What? That must surely be the wrong g-word, was my first thought. Gardening? OK, I'm familiar with the words of the immortal Jane: 'One half of the world cannot understand the pleasures of the other'. Though I have no love of gardening, in fact an antipathy for it, I do not deny the possibility of its giving pleasure to others. But a terrible thing, and to lose faith? Some overstatement, surely.
But there's more in the same vein.
It is particularly terrible to lose faith in gardening in these troubled times, when more than 90 per cent of the Irish middle class remain attached, both intellectually and emotionally, to a horticultural orthodoxy that foreign observers find extraordinary.
If you think this 90 per cent statistic surprising stick around, because it has a twin following close behind:
In this matter the Irish middle class exhibits a striking uniformity of belief. In a recent survey, nine out of 10 of them stated that they would prefer their children to marry gardeners.

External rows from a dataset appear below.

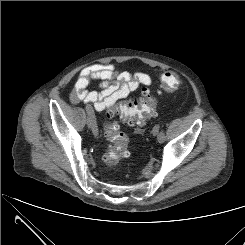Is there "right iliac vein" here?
<instances>
[{
	"label": "right iliac vein",
	"instance_id": "63e3f726",
	"mask_svg": "<svg viewBox=\"0 0 245 245\" xmlns=\"http://www.w3.org/2000/svg\"><path fill=\"white\" fill-rule=\"evenodd\" d=\"M86 107H91V105H87ZM86 124H87V126H88L89 128H92V127H93L92 119H91L90 117H88V118L86 119ZM92 129H93V128H92ZM92 131H93V130H92ZM93 133H94V132H93ZM94 135L97 136L96 133H94Z\"/></svg>",
	"mask_w": 245,
	"mask_h": 245
}]
</instances>
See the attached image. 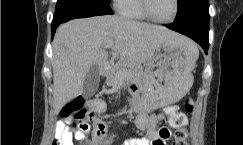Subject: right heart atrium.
Here are the masks:
<instances>
[{"label":"right heart atrium","instance_id":"obj_1","mask_svg":"<svg viewBox=\"0 0 243 145\" xmlns=\"http://www.w3.org/2000/svg\"><path fill=\"white\" fill-rule=\"evenodd\" d=\"M115 4H117L119 2V0H114Z\"/></svg>","mask_w":243,"mask_h":145}]
</instances>
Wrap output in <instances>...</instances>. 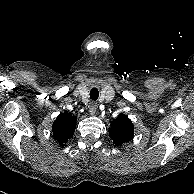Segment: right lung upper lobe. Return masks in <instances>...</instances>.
<instances>
[{"mask_svg": "<svg viewBox=\"0 0 194 194\" xmlns=\"http://www.w3.org/2000/svg\"><path fill=\"white\" fill-rule=\"evenodd\" d=\"M76 127V118L70 113H62L54 121L52 130L53 135L59 142L60 146L73 136Z\"/></svg>", "mask_w": 194, "mask_h": 194, "instance_id": "obj_1", "label": "right lung upper lobe"}]
</instances>
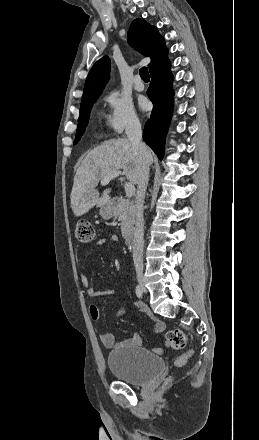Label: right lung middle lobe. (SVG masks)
I'll use <instances>...</instances> for the list:
<instances>
[{
	"label": "right lung middle lobe",
	"mask_w": 259,
	"mask_h": 440,
	"mask_svg": "<svg viewBox=\"0 0 259 440\" xmlns=\"http://www.w3.org/2000/svg\"><path fill=\"white\" fill-rule=\"evenodd\" d=\"M97 99H92L89 101H85L82 102L80 105V115L78 118V128L76 131V138L74 141V145L80 140L82 134L85 131V127L88 124V119H89V113L90 110L92 108L93 103L96 101Z\"/></svg>",
	"instance_id": "1"
}]
</instances>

Readers, I promise you, my tolerance for the different tastes of others is enormous. As I have said more than once before, I am untroubled by the fact that there are fans of the singing of Mary Chapin Carpenter. But nine out of 10 middle class Irish people wanting their children to marry gardeners is astonishing even once you realize that that doesn't necessarily mean professional gardeners.

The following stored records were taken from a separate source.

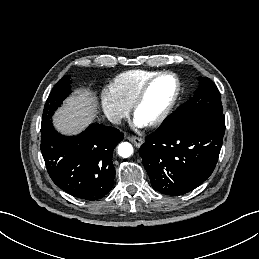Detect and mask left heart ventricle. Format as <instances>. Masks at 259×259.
Wrapping results in <instances>:
<instances>
[{
	"label": "left heart ventricle",
	"instance_id": "left-heart-ventricle-1",
	"mask_svg": "<svg viewBox=\"0 0 259 259\" xmlns=\"http://www.w3.org/2000/svg\"><path fill=\"white\" fill-rule=\"evenodd\" d=\"M175 92V82L171 77L156 80L149 88L136 112V119L148 124L159 117L171 101Z\"/></svg>",
	"mask_w": 259,
	"mask_h": 259
}]
</instances>
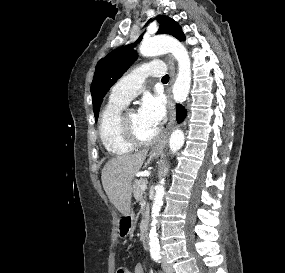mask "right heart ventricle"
Instances as JSON below:
<instances>
[{"label": "right heart ventricle", "mask_w": 285, "mask_h": 273, "mask_svg": "<svg viewBox=\"0 0 285 273\" xmlns=\"http://www.w3.org/2000/svg\"><path fill=\"white\" fill-rule=\"evenodd\" d=\"M125 103L112 102L104 107L100 114L98 133L104 148L113 155H126L134 146L129 144L120 131V116Z\"/></svg>", "instance_id": "obj_1"}]
</instances>
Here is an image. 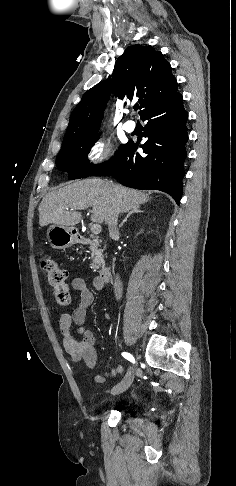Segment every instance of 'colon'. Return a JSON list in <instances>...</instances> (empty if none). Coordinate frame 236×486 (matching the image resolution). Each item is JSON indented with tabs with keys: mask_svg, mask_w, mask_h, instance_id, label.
Instances as JSON below:
<instances>
[{
	"mask_svg": "<svg viewBox=\"0 0 236 486\" xmlns=\"http://www.w3.org/2000/svg\"><path fill=\"white\" fill-rule=\"evenodd\" d=\"M41 266L49 286L53 289L57 304L60 306L68 305L71 301V289L66 283V271L49 257L42 259Z\"/></svg>",
	"mask_w": 236,
	"mask_h": 486,
	"instance_id": "colon-1",
	"label": "colon"
}]
</instances>
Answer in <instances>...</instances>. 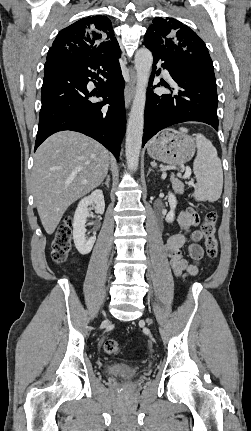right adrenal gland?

How have I managed to miss this level of insanity amongst Irish people that I know? Liking, even loving, gardening I can understand, though I do not share it. But having faith in it to the tune of 90 per cent and preferring your children to marry into the faith? Isn't it like wanting your children to marry collectors of cricket books? Complete failure of comprehension... 'How do you carry on when you know that, contrary to all the lies peddled in the newspapers, on the radio and on television, that you can go wrong with potatoes?... It is hard to try again once you have been visited by carrot fly... The scandal of compost alone is horribly under-reported.' A colleague once suggested to me that my... er, indifference to gardening wasn't entirely uncommon amongst Jews. Maybe so. But, whether for that reason or for some other, I'm struggling with this one.